Saved entries:
+===+

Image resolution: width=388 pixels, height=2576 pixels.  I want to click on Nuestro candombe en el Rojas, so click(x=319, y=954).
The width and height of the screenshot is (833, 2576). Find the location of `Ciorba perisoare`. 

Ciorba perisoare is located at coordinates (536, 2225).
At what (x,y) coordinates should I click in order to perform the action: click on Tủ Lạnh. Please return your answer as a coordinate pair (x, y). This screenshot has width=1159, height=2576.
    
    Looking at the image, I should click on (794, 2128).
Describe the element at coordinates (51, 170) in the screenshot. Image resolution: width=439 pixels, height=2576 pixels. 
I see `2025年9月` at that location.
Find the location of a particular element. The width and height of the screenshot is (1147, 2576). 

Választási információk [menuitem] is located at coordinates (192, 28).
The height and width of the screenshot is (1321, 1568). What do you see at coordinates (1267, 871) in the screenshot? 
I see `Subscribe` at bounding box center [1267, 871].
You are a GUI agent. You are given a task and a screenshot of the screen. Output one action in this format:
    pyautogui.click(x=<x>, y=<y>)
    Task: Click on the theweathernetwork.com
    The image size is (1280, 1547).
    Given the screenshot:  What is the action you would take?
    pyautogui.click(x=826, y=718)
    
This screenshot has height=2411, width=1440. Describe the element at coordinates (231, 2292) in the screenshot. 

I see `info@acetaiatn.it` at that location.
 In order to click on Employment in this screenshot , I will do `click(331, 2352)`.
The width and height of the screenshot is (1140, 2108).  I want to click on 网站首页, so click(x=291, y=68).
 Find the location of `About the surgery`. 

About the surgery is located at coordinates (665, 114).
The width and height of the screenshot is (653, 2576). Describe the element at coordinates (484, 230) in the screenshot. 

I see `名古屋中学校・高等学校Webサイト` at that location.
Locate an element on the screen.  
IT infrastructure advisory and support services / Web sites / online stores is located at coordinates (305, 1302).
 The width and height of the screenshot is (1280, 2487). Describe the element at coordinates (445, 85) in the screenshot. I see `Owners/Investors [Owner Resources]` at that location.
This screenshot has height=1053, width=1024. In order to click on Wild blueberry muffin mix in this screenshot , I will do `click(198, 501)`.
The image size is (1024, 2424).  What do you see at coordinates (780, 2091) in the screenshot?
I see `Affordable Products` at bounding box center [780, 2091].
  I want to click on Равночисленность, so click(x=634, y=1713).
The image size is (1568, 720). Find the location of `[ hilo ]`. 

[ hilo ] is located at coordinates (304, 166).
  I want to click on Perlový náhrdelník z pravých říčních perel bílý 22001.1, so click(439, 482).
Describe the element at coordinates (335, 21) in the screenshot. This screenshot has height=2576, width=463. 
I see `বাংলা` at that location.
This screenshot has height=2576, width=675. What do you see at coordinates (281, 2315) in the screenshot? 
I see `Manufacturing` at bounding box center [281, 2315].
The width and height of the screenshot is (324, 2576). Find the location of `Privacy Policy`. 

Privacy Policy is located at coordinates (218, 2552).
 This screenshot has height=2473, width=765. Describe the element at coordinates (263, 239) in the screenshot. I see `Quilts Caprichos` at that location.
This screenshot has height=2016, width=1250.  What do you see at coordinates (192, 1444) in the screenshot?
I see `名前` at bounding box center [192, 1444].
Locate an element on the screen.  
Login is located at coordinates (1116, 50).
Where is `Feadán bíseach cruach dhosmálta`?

+===+

Instructions for the task: All of the entries should be repeated word for word.

Response to the exercise:
Image resolution: width=388 pixels, height=2576 pixels.  I want to click on Nuestro candombe en el Rojas, so click(x=319, y=954).
The width and height of the screenshot is (833, 2576). Find the location of `Ciorba perisoare`. 

Ciorba perisoare is located at coordinates (536, 2225).
At what (x,y) coordinates should I click in order to perform the action: click on Tủ Lạnh. Please return your answer as a coordinate pair (x, y). This screenshot has width=1159, height=2576.
    
    Looking at the image, I should click on (794, 2128).
Describe the element at coordinates (51, 170) in the screenshot. Image resolution: width=439 pixels, height=2576 pixels. 
I see `2025年9月` at that location.
Find the location of a particular element. The width and height of the screenshot is (1147, 2576). 

Választási információk [menuitem] is located at coordinates (192, 28).
The height and width of the screenshot is (1321, 1568). What do you see at coordinates (1267, 871) in the screenshot? 
I see `Subscribe` at bounding box center [1267, 871].
You are a GUI agent. You are given a task and a screenshot of the screen. Output one action in this format:
    pyautogui.click(x=<x>, y=<y>)
    Task: Click on the theweathernetwork.com
    The image size is (1280, 1547).
    Given the screenshot:  What is the action you would take?
    pyautogui.click(x=826, y=718)
    
This screenshot has height=2411, width=1440. Describe the element at coordinates (231, 2292) in the screenshot. 

I see `info@acetaiatn.it` at that location.
 In order to click on Employment in this screenshot , I will do `click(331, 2352)`.
The width and height of the screenshot is (1140, 2108).  I want to click on 网站首页, so click(x=291, y=68).
 Find the location of `About the surgery`. 

About the surgery is located at coordinates (665, 114).
The width and height of the screenshot is (653, 2576). Describe the element at coordinates (484, 230) in the screenshot. 

I see `名古屋中学校・高等学校Webサイト` at that location.
Locate an element on the screen.  
IT infrastructure advisory and support services / Web sites / online stores is located at coordinates (305, 1302).
 The width and height of the screenshot is (1280, 2487). Describe the element at coordinates (445, 85) in the screenshot. I see `Owners/Investors [Owner Resources]` at that location.
This screenshot has height=1053, width=1024. In order to click on Wild blueberry muffin mix in this screenshot , I will do `click(198, 501)`.
The image size is (1024, 2424).  What do you see at coordinates (780, 2091) in the screenshot?
I see `Affordable Products` at bounding box center [780, 2091].
  I want to click on Равночисленность, so click(x=634, y=1713).
The image size is (1568, 720). Find the location of `[ hilo ]`. 

[ hilo ] is located at coordinates (304, 166).
  I want to click on Perlový náhrdelník z pravých říčních perel bílý 22001.1, so click(439, 482).
Describe the element at coordinates (335, 21) in the screenshot. This screenshot has height=2576, width=463. 
I see `বাংলা` at that location.
This screenshot has height=2576, width=675. What do you see at coordinates (281, 2315) in the screenshot? 
I see `Manufacturing` at bounding box center [281, 2315].
The width and height of the screenshot is (324, 2576). Find the location of `Privacy Policy`. 

Privacy Policy is located at coordinates (218, 2552).
 This screenshot has height=2473, width=765. Describe the element at coordinates (263, 239) in the screenshot. I see `Quilts Caprichos` at that location.
This screenshot has height=2016, width=1250.  What do you see at coordinates (192, 1444) in the screenshot?
I see `名前` at bounding box center [192, 1444].
Locate an element on the screen.  
Login is located at coordinates (1116, 50).
Where is `Feadán bíseach cruach dhosmálta`?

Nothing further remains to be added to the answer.